Overview
Skills
Job Details
Area(s) of responsibility
We are seeking a highly experienced and technically proficient Senior Production Support Engineer to join our dynamic technology team in the USA. The ideal candidate will have 7-10 years of hands-on experience in supporting high-volume, critical applications, with deep expertise across our core technology stack and a solid understanding of the financial services domain.
Key Responsibilities
Incident Management & Resolution: Act as the primary point of contact for high-priority production incidents. Drive timely resolution, perform root cause analysis (RCA), and implement preventive measures to minimize future occurrences.
Application Monitoring & Health: Proactively monitor the health, performance, and capacity of production applications using advanced monitoring tools like Splunk and New Relic. Develop and maintain dashboards, alerts, and runbooks.
Change Management: Evaluate, approve, and oversee production changes, adhering strictly to Change Management protocols to ensure stability and minimize risk. Participate in release and deployment activities.

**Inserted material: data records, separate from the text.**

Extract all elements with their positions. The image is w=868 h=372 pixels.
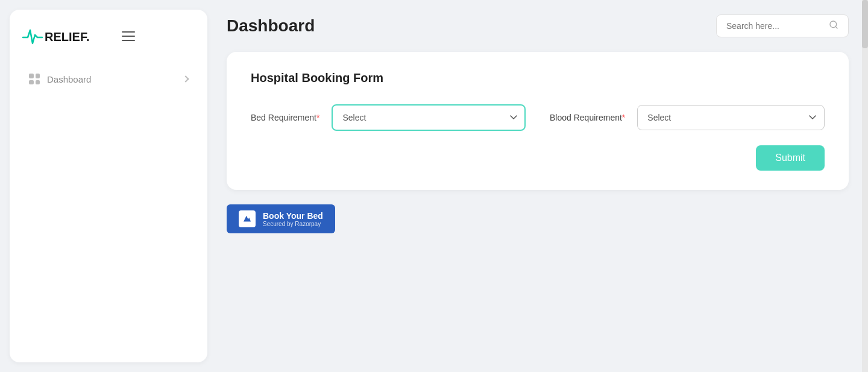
blood-select-wrapper: Select A+ A- B+ B- O+ O- AB+ AB- xyxy=(637,105,825,130)
blood-requirement-group: Blood Requirement* Select A+ A- B+ B- O+… xyxy=(550,105,825,130)
submit-button[interactable]: Submit xyxy=(756,145,825,171)
sidebar-item-left: Dashboard xyxy=(29,74,91,84)
blood-requirement-label: Blood Requirement* xyxy=(550,113,625,122)
form-card: Hospital Booking Form Bed Requirement* S… xyxy=(227,52,849,190)
logo-area: RELIEF. xyxy=(22,24,195,48)
razorpay-button[interactable]: Book Your Bed Secured by Razorpay xyxy=(227,204,335,233)
search-container xyxy=(716,14,849,37)
submit-row: Submit xyxy=(251,145,825,171)
sidebar: RELIEF. Dashboard xyxy=(10,10,207,362)
sidebar-item-label: Dashboard xyxy=(47,74,91,84)
page-title: Dashboard xyxy=(227,16,315,36)
main-content: Dashboard Hospital Booking Form Bed Requ… xyxy=(217,0,868,372)
search-icon xyxy=(829,20,838,32)
bed-requirement-select[interactable]: Select ICU General Private xyxy=(332,104,526,131)
chevron-right-icon xyxy=(182,75,189,82)
razorpay-main-text: Book Your Bed xyxy=(263,211,323,221)
bed-select-wrapper: Select ICU General Private xyxy=(332,104,526,131)
scrollbar-thumb[interactable] xyxy=(862,0,868,48)
razorpay-icon xyxy=(239,210,256,227)
form-row: Bed Requirement* Select ICU General Priv… xyxy=(251,104,825,131)
header: Dashboard xyxy=(217,10,858,52)
razorpay-sub-text: Secured by Razorpay xyxy=(263,221,323,227)
sidebar-item-dashboard[interactable]: Dashboard xyxy=(22,68,195,90)
scrollbar[interactable] xyxy=(862,0,868,372)
form-title: Hospital Booking Form xyxy=(251,71,825,85)
razorpay-text: Book Your Bed Secured by Razorpay xyxy=(263,211,323,227)
blood-required-star: * xyxy=(622,113,625,122)
bed-requirement-group: Bed Requirement* Select ICU General Priv… xyxy=(251,104,526,131)
bed-requirement-label: Bed Requirement* xyxy=(251,113,319,122)
logo: RELIEF. xyxy=(22,24,112,48)
blood-requirement-select[interactable]: Select A+ A- B+ B- O+ O- AB+ AB- xyxy=(637,105,825,130)
bed-required-star: * xyxy=(316,113,319,122)
hamburger-button[interactable] xyxy=(119,29,137,43)
svg-text:RELIEF.: RELIEF. xyxy=(45,30,89,43)
search-input[interactable] xyxy=(726,21,824,31)
svg-line-2 xyxy=(835,27,837,28)
grid-icon xyxy=(29,74,40,84)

Performance Optimization: Identify performance bottlenecks in application code and infrastructure (Java, Database, Cache) and collaborate with development teams to implement fixes and efficiency improvements.
System Maintenance: Perform regular system maintenance, health checks, and capacity planning for application infrastructure running on AWS and Pivotal Cloud Foundry (PCF).
Documentation & Knowledge Sharing: Create and maintain comprehensive support documentation, knowledge base articles, and troubleshooting guides.
On-Call Support: Participate in an on-call rotation to provide 24/7 support for critical production systems.
Required Technical Skills & Experience (7-10 Years)
Core Programming: Java (Deep proficiency) 7+ Years
Frameworks: Spring Boot (Microservices architecture-Extensive
Frontend: React (Understanding of application flow): Proficient
Cloud/PaaS: AWS, Pivotal Cloud Foundry (PCF): Strong
Database: MySQL (Querying, optimization, troubleshooting): Strong
Caching/Messaging: Redis, Cache Management principles: Expert
Monitoring/Logging: Splunk, New Relic: Expert (Developing queries, dashboards, alerts)
Process: Incident Management, Change Management: Strong (ITIL framework knowledge is a plus)